### WHAT THE TASK REQUIRES
Lines before the one containing "لوگوی BB روی پارچه یه لمس" are left out; output the rest of the data exactly, through the final line.

Records from a data source:
***
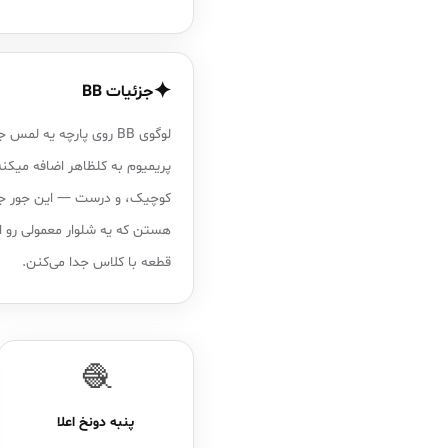
✦
جزئیات BB
لوگوی BB روی پارچه یه لمس 
پریمیوم به کلظاهر اضافه میکنه
کوچیک، و درست — این جور ج
هستن که یه شلوار معمولی رو از
قطعه با کلاس جدا می‌کنن.
🧶
پنبه دونخ اعلا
***
### EXERCISE RESPONSE
لوگوی BB روی پارچه یه لمس 
پریمیوم به کلظاهر اضافه میکنه
کوچیک، و درست — این جور ج
هستن که یه شلوار معمولی رو از
قطعه با کلاس جدا می‌کنن.
🧶
پنبه دونخ اعلا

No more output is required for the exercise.